L’engouement qui nous a toujours semblé un peu curieux de ces professionnels pour tous ces protocoles ne tient-il pas aussi à ce qui ravit toujours le névrosé, soit la possibilité de s’engouffrer dans une stratégie d’évitement par rapport au désir ?
N’est-ce pas de cette asphyxie enfin dévoilée dont témoignaient les larmes et l’émotion de toute une assemblé de soignants dont le désir, l’affect et la souffrance étaient enfin légitimés. Un discours vivant avait enfin offert à l’autre l’incroyable opportunité de sortir de son mortel ennui.

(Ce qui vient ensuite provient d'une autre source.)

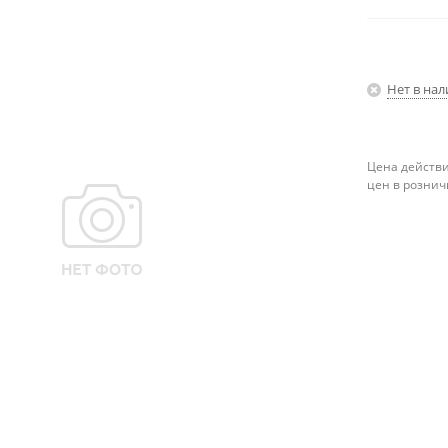
Нет в на
Цена действи
цен в рознич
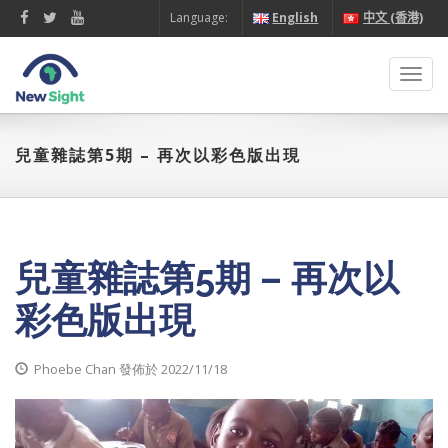
Language:
English
中文 (香港)
Toggl
navig
兒童雜誌第5期 – 再次以彩色版出現
兒童雜誌第5期 – 再次以
彩色版出現
Phoebe Chan 發佈於 2022/11/18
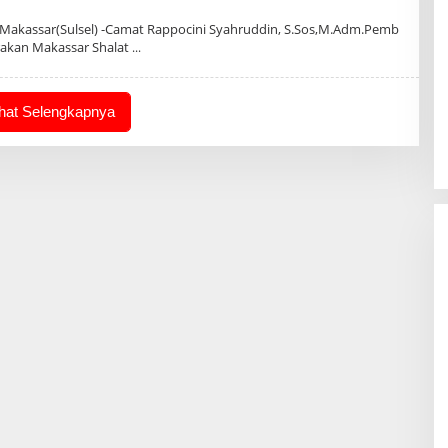
n
Makassar(Sulsel) -Camat Rappocini Syahruddin, S.Sos,M.Adm.Pemb
rakan Makassar Shalat
ihat Selengkapnya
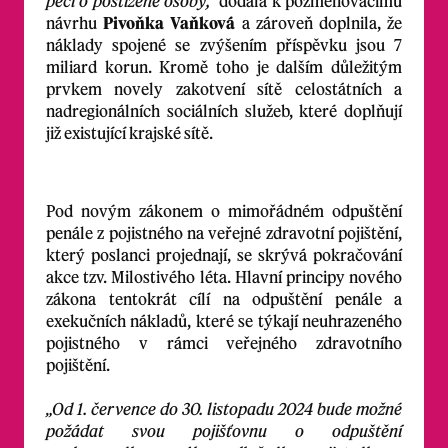
péči o postižené osoby,”
dodala k pozměňovacímu
návrhu
Pivoňka Vaňková
a zároveň doplnila, že
náklady spojené se zvýšením příspěvku jsou 7
miliard korun. Kromě toho je dalším důležitým
prvkem novely zakotvení sítě celostátních a
nadregionálních sociálních služeb, které doplňují
již existující krajské sítě.
Pod novým zákonem o mimořádném odpuštění
penále z pojistného na veřejné zdravotní pojištění,
který poslanci projednají, se skrývá pokračování
akce tzv. Milostivého léta. Hlavní principy nového
zákona tentokrát cílí na odpuštění penále a
exekučních nákladů, které se týkají neuhrazeného
pojistného v rámci veřejného zdravotního
pojištění.
„Od 1. července do 30. listopadu 2024 bude možné
požádat svou pojišťovnu o odpuštění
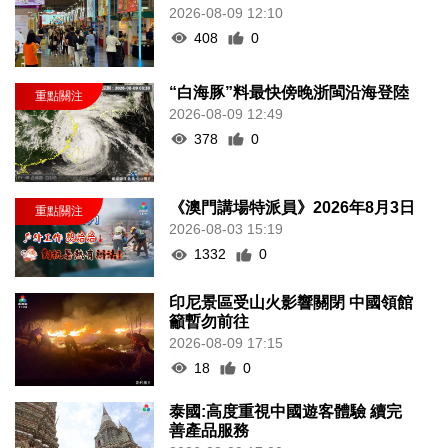
2026-08-09 12:10
408
0
“白海豚”料最快傍晚浙閩沿海登陸
2026-08-09 12:49
378
0
《澳門講場特派員》2026年8月3日
2026-08-03 15:19
1332
0
印尼景區受山火影響關閉 中國領館
籲暫勿前往
2026-08-09 17:15
18
0
泰國:高度重視中國遊客體驗 續完
善產品服務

Ainsi, nous ne devons pas négliger les opportunités qui nous sont faites dans nos institutions de prendre la parole, si cette possibilité de parole est trop rare, notre expérience témoigne qu’elle est encore possible. Cette intervention dans cette possibilité dévoilée a donné envie à tout un collège de psychologues de proposer un colloque au sein de l’institution sur le thème : « Clinique du sujet en psychiatrie ».
Parce que, lorsque nous posons un acte, nous ne pouvons jamais prévoir – même dans les situations les plus fermées – quel destin lui sera réservé, n’avons-nous pas le devoir de ne pas céder ? ■
Notes
1. Ponroy A., 2004, « DSM et 6,4,2. À propos de… “Manuel diagnostique et statistique des troubles mentaux” de l’American Psychiatric Association », Évolution psychiatrique, 69 : 714-716.
2. Foucault M., 2003, Le Pouvoir psychiatrique, Paris, Seuil/Gallimard.
3. Fouquet F., Murard L., 1975, Histoire de la psychiatrie de secteur, Recherches, Paris.